La "parenthèse" du recentrage s'est ouverte en ... 1974 et il semble bien en effet que le pape François souhaite la refermer notamment cette année avec le synode que ses proches les cardinaux Maradiagua et Braz de Aviz préparent avec fièvre (cf. la persécution des Franciscains de l'Immaculée et les déclarations à l'emporte-pièce de la première de ses deux Eminences).
Il n'empêche que 1974-2013 c'est une assez longue "parenthèse" et suffisante pour contraindre le Saint-Père à quelques ménagements avec la "légitimité de Jean-Paul II et de Benoît XVI".
Il n'empêche aussi, ce que ne dit pas le micro-trottoir de l'abbé parisien, c'est que ce sont les forces VIVES du catholicisme qui sont attachées à cette légitimité pré-"franciscaine", elle-même compatible avec Vatican II. Ce que le prêtre-sociologue veut dire c'est que "l'esprit du Concile", condamné par tous les papes de Paul VI à Benoît XVI pourrait avoir retrouvé droit de cité à Rome à Sainte-Marthe et ailleurs.
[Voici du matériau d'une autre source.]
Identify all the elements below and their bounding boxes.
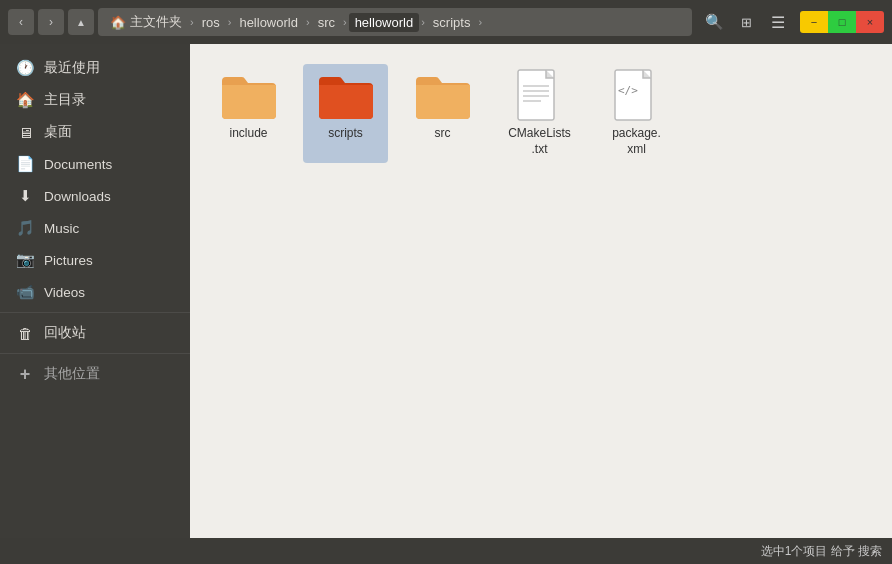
scripts-label: scripts [328, 126, 363, 142]
src-folder-icon [411, 70, 475, 122]
sidebar-divider-2 [0, 353, 190, 354]
sidebar-label-pictures: Pictures [44, 253, 93, 268]
sidebar-label-desktop: 桌面 [44, 123, 72, 141]
file-include[interactable]: include [206, 64, 291, 163]
home-icon: 🏠 [16, 91, 34, 109]
status-text: 选中1个项目 给予 搜索 [761, 543, 882, 560]
file-scripts[interactable]: scripts [303, 64, 388, 163]
cmakelists-icon [508, 70, 572, 122]
include-label: include [229, 126, 267, 142]
sidebar-item-videos[interactable]: 📹 Videos [0, 276, 190, 308]
sidebar-label-other: 其他位置 [44, 365, 100, 383]
sidebar-item-music[interactable]: 🎵 Music [0, 212, 190, 244]
documents-icon: 📄 [16, 155, 34, 173]
view-list-button[interactable]: ☰ [764, 8, 792, 36]
toolbar-right: 🔍 ⊞ ☰ [700, 8, 792, 36]
breadcrumb-sep-5: › [421, 16, 425, 28]
sidebar-divider [0, 312, 190, 313]
downloads-icon: ⬇ [16, 187, 34, 205]
breadcrumb-ros[interactable]: ros [196, 13, 226, 32]
sidebar-label-music: Music [44, 221, 79, 236]
src-label: src [435, 126, 451, 142]
search-button[interactable]: 🔍 [700, 8, 728, 36]
include-folder-icon [217, 70, 281, 122]
sidebar-label-downloads: Downloads [44, 189, 111, 204]
breadcrumb-src[interactable]: src [312, 13, 341, 32]
sidebar-item-desktop[interactable]: 🖥 桌面 [0, 116, 190, 148]
sidebar: 🕐 最近使用 🏠 主目录 🖥 桌面 📄 Documents ⬇ Download… [0, 44, 190, 538]
sidebar-item-trash[interactable]: 🗑 回收站 [0, 317, 190, 349]
breadcrumb-helloworld2[interactable]: helloworld [349, 13, 420, 32]
sidebar-item-home[interactable]: 🏠 主目录 [0, 84, 190, 116]
forward-button[interactable]: › [38, 9, 64, 35]
file-cmakelists[interactable]: CMakeLists.txt [497, 64, 582, 163]
close-button[interactable]: × [856, 11, 884, 33]
breadcrumb: 🏠 主文件夹 › ros › helloworld › src › hellow… [98, 8, 692, 36]
breadcrumb-helloworld1[interactable]: helloworld [233, 13, 304, 32]
pictures-icon: 📷 [16, 251, 34, 269]
add-icon: + [16, 365, 34, 383]
breadcrumb-home[interactable]: 🏠 主文件夹 [104, 11, 188, 33]
sidebar-label-recent: 最近使用 [44, 59, 100, 77]
recent-icon: 🕐 [16, 59, 34, 77]
file-src[interactable]: src [400, 64, 485, 163]
trash-icon: 🗑 [16, 324, 34, 342]
file-package-xml[interactable]: </> package.xml [594, 64, 679, 163]
scripts-folder-icon [314, 70, 378, 122]
breadcrumb-sep-1: › [190, 16, 194, 28]
file-grid: include scripts [206, 64, 876, 163]
sidebar-item-recent[interactable]: 🕐 最近使用 [0, 52, 190, 84]
sidebar-item-pictures[interactable]: 📷 Pictures [0, 244, 190, 276]
packagexml-icon: </> [605, 70, 669, 122]
up-button[interactable]: ▲ [68, 9, 94, 35]
sidebar-item-documents[interactable]: 📄 Documents [0, 148, 190, 180]
maximize-button[interactable]: □ [828, 11, 856, 33]
main-layout: 🕐 最近使用 🏠 主目录 🖥 桌面 📄 Documents ⬇ Download… [0, 44, 892, 538]
music-icon: 🎵 [16, 219, 34, 237]
sidebar-item-downloads[interactable]: ⬇ Downloads [0, 180, 190, 212]
cmakelists-label: CMakeLists.txt [508, 126, 571, 157]
minimize-button[interactable]: − [800, 11, 828, 33]
desktop-icon: 🖥 [16, 123, 34, 141]
svg-text:</>: </> [618, 84, 638, 97]
back-button[interactable]: ‹ [8, 9, 34, 35]
breadcrumb-sep-2: › [228, 16, 232, 28]
sidebar-label-trash: 回收站 [44, 324, 86, 342]
sidebar-label-home: 主目录 [44, 91, 86, 109]
packagexml-label: package.xml [612, 126, 661, 157]
file-area[interactable]: include scripts [190, 44, 892, 538]
window-controls: − □ × [800, 11, 884, 33]
statusbar: 选中1个项目 给予 搜索 [0, 538, 892, 564]
sidebar-label-videos: Videos [44, 285, 85, 300]
sidebar-item-other[interactable]: + 其他位置 [0, 358, 190, 390]
sidebar-label-documents: Documents [44, 157, 112, 172]
view-grid-button[interactable]: ⊞ [732, 8, 760, 36]
breadcrumb-scripts[interactable]: scripts [427, 13, 477, 32]
breadcrumb-sep-4: › [343, 16, 347, 28]
videos-icon: 📹 [16, 283, 34, 301]
breadcrumb-more: › [478, 16, 482, 28]
titlebar: ‹ › ▲ 🏠 主文件夹 › ros › helloworld › src › … [0, 0, 892, 44]
breadcrumb-sep-3: › [306, 16, 310, 28]
breadcrumb-home-label: 主文件夹 [130, 13, 182, 31]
Les laudateurs de l'image du pape François sont surtout des non-chrétiens qui détestent le christianisme et n'ont aucunement l'intention de venir dans les églises, avec hiératisme liturgique - on aura noté l'attaque virulente convergente avec celle du R.P. Madelin sj - ou avec des "beat-messes" ou du music-hall néo-liturgique.
On avait reproché beaucoup à Jean-Paul II les grands rassemblements de jeunes en disant qu'in fine, cela se traduisait peu au niveau des paroisses ou des mouvements structurés. La critique était en partie vraie ; mais combien plus encore peut-on la reprendre pour une vague popularité sondagière égale à celle qui faisait de notre président un soleil levant en 2012 et déjà couché, moins de deux ans plus tard, avec 19%, le plus impopulaires des présidents ... ce qui joue sur l'éphémère dure ce que dure l'éphémère.
Déjà le pape François fait moins de "coups" médiatiques depuis la fin de 2013. Est-ce l'amorce d'un autre "recentrage" ?
nb. Nicolas de Brémond d’Ars, Catholicisme, zones de fractures, Bayard, 2010, 203 pages ; voir aussi l'émission de France Culture à laquelle il a activement participé "Dieu et les banques".